### GIVEN ENTRIES

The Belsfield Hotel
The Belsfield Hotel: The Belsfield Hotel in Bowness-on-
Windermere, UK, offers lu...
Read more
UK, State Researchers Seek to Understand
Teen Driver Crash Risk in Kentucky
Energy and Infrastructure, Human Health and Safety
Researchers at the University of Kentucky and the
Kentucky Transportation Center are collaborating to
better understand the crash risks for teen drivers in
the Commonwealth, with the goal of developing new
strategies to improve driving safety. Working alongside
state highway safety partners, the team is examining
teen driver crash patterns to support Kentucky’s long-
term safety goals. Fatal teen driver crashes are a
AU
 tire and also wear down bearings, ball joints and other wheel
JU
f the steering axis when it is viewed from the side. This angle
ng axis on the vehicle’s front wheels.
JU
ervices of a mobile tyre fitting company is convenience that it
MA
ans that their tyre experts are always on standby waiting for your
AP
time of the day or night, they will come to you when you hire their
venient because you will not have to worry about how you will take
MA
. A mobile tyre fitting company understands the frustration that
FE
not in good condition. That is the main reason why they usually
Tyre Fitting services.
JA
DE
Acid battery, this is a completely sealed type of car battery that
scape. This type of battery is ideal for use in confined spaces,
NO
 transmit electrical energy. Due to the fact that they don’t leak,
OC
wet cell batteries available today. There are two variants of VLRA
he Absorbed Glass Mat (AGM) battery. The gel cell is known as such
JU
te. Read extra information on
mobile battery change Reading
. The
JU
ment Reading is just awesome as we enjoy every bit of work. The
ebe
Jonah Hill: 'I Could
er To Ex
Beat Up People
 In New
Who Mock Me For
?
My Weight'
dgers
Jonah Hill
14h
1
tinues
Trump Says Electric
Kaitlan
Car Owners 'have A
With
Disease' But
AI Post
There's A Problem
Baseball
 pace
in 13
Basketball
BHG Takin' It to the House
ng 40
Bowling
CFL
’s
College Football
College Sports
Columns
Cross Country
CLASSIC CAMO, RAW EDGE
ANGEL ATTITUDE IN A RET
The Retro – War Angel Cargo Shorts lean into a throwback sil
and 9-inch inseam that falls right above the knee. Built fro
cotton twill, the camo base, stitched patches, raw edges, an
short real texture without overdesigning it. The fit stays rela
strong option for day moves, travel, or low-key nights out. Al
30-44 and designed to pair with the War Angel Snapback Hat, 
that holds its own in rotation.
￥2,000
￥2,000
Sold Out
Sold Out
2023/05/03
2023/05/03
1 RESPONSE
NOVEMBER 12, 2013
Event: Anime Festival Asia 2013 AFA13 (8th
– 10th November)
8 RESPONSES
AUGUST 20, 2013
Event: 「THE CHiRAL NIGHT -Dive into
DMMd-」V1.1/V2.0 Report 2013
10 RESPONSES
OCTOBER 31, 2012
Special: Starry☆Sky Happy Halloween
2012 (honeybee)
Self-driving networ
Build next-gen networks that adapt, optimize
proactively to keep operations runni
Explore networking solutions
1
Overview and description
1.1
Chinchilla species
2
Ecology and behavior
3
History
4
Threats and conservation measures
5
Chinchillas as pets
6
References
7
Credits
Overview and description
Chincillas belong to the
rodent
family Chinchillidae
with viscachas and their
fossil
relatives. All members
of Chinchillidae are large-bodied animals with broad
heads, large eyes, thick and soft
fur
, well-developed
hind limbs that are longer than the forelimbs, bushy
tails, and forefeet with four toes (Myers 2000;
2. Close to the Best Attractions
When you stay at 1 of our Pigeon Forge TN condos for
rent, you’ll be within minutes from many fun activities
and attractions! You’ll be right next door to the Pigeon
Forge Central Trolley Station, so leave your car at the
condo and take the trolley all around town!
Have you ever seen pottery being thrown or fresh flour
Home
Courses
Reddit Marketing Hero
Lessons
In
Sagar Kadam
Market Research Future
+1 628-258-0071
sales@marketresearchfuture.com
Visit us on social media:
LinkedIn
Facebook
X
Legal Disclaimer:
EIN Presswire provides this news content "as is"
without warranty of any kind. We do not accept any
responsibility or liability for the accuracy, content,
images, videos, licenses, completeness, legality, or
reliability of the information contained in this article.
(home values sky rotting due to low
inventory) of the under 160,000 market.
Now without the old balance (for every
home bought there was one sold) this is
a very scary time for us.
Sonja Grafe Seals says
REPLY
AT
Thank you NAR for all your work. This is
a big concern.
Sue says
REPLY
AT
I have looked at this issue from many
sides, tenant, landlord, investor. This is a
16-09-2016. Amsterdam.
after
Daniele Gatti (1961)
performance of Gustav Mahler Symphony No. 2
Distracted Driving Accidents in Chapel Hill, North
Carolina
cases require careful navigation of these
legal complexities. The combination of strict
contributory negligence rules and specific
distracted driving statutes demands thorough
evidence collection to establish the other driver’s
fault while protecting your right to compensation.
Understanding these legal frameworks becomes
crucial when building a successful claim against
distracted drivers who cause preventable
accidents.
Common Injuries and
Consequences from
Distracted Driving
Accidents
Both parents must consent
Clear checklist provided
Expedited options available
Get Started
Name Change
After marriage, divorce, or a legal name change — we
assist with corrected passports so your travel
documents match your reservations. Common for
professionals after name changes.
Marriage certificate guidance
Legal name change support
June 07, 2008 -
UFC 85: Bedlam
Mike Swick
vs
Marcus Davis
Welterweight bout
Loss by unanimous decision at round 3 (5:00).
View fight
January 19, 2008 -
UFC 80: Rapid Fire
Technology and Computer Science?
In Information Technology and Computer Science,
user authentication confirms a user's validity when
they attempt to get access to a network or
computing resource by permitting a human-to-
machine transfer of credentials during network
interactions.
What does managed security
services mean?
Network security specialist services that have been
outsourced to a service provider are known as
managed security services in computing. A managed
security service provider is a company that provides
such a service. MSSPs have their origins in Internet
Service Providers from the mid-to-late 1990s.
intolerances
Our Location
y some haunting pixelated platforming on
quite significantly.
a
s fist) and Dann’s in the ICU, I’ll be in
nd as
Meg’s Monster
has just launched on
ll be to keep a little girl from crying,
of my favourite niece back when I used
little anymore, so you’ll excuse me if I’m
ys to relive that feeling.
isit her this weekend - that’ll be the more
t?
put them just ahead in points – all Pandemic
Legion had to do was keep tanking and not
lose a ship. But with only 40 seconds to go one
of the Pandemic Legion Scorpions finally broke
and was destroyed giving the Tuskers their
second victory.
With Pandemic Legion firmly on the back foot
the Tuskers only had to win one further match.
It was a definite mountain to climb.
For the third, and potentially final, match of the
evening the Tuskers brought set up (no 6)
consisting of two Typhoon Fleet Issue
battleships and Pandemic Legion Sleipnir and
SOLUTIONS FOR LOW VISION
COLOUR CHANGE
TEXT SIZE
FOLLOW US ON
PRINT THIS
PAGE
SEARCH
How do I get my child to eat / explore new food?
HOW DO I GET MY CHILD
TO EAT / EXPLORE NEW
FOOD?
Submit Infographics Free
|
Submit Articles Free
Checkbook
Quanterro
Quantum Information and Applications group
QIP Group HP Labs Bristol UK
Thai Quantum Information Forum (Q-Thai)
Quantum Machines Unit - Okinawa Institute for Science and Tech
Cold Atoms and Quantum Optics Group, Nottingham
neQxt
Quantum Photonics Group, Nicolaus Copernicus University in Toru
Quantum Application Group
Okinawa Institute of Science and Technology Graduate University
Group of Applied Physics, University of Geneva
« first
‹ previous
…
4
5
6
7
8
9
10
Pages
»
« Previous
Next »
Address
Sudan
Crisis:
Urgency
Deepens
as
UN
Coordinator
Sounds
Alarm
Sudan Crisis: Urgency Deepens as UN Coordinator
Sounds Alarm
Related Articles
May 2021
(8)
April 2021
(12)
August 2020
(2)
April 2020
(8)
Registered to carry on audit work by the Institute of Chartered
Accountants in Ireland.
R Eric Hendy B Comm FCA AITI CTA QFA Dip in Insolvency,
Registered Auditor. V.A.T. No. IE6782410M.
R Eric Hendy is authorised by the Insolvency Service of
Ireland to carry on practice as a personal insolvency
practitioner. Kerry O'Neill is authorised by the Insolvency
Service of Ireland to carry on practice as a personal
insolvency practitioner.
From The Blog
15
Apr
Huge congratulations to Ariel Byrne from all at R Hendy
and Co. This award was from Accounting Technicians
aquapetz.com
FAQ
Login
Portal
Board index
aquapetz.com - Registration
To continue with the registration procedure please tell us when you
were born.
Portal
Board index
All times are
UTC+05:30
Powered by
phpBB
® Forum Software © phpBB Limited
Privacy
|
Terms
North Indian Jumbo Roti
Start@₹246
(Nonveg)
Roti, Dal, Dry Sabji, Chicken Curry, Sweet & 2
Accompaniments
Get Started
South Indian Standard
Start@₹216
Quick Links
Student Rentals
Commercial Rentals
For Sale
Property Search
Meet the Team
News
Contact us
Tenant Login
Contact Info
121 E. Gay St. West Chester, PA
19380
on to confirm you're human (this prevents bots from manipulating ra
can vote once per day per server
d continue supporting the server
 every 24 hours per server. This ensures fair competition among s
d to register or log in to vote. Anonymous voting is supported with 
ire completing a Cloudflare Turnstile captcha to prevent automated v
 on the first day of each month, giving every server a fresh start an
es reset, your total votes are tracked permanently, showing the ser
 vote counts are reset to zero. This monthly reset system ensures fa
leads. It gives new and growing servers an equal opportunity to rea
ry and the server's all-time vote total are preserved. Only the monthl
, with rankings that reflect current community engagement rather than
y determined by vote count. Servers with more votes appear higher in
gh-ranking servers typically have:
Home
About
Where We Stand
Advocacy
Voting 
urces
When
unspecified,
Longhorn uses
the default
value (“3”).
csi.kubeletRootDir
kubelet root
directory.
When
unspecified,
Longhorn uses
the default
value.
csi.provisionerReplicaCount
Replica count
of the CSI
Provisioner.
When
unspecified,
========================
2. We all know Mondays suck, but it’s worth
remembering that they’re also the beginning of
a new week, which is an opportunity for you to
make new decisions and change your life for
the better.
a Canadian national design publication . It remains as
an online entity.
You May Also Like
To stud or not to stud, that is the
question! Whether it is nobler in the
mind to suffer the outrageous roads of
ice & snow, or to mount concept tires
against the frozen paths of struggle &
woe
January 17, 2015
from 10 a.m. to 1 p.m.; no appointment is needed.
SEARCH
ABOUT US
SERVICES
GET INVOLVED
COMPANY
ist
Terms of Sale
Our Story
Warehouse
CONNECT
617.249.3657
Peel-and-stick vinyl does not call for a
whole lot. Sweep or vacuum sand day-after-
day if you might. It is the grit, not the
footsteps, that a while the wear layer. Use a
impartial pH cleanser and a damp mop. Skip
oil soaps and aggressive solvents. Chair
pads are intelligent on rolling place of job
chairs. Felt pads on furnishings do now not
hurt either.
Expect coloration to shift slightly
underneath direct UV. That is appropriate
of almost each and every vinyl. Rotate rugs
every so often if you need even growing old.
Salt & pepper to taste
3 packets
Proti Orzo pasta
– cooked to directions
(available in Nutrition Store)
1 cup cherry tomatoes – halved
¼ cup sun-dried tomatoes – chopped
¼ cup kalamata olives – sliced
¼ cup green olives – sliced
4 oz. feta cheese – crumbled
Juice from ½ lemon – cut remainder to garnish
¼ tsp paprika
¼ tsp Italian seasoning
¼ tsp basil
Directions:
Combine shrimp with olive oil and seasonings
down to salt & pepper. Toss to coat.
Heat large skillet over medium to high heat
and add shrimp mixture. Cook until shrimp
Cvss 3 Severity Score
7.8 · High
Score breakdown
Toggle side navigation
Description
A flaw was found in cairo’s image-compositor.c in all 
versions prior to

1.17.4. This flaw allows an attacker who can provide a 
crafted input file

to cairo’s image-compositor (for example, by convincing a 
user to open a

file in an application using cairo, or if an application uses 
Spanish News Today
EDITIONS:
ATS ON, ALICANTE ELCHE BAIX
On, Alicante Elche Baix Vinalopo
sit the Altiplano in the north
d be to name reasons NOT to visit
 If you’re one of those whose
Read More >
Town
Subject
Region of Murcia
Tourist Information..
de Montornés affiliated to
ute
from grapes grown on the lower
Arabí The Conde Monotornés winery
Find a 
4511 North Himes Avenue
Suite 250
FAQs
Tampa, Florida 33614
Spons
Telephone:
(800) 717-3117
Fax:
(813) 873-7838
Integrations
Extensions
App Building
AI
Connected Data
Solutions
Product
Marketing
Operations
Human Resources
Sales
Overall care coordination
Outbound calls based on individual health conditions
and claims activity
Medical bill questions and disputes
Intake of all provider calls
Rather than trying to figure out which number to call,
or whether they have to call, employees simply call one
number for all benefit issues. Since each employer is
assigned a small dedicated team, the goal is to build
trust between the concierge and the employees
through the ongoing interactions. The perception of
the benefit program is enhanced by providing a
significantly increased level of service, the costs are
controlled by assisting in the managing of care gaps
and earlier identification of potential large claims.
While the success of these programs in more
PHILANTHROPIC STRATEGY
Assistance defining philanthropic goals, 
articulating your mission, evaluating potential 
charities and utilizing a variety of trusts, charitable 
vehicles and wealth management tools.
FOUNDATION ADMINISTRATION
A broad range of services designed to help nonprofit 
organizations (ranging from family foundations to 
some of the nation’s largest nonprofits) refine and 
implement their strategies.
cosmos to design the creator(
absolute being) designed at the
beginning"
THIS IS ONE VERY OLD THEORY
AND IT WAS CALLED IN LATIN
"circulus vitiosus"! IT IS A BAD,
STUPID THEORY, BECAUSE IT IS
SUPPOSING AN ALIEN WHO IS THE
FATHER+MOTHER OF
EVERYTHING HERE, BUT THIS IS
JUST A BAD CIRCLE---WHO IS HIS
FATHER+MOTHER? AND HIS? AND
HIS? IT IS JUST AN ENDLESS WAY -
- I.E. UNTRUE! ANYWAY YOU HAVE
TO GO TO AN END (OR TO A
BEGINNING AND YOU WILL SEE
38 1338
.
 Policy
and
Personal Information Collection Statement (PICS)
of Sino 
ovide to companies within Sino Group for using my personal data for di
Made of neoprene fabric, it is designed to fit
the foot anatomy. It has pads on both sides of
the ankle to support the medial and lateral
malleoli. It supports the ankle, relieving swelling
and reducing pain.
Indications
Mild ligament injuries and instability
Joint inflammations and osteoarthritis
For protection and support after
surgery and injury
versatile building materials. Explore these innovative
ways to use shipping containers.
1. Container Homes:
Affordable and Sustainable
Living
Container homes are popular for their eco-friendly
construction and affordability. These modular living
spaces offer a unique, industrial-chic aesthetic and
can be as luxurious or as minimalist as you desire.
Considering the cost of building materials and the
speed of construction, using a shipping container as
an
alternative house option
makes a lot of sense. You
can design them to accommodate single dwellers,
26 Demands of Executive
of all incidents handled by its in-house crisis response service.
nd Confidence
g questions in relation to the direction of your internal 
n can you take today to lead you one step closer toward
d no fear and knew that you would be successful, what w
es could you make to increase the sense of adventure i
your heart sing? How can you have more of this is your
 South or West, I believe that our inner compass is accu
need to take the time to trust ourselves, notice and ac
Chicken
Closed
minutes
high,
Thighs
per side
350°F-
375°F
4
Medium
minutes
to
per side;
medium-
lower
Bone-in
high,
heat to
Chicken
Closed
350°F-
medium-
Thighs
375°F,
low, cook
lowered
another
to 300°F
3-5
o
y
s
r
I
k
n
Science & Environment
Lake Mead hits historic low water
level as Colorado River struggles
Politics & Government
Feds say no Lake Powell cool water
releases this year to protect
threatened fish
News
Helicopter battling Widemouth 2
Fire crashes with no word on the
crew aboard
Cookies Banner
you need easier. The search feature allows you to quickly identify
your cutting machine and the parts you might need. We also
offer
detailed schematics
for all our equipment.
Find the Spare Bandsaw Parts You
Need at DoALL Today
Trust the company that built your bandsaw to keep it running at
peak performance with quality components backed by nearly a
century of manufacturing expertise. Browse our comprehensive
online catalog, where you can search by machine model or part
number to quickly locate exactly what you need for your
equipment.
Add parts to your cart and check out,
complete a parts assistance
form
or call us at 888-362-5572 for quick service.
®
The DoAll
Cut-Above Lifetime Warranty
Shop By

### WHAT TO DO
Please tally every line of the material above that has the string "claims", and write only the total.

### ANSWER TO THE PROBLEM
2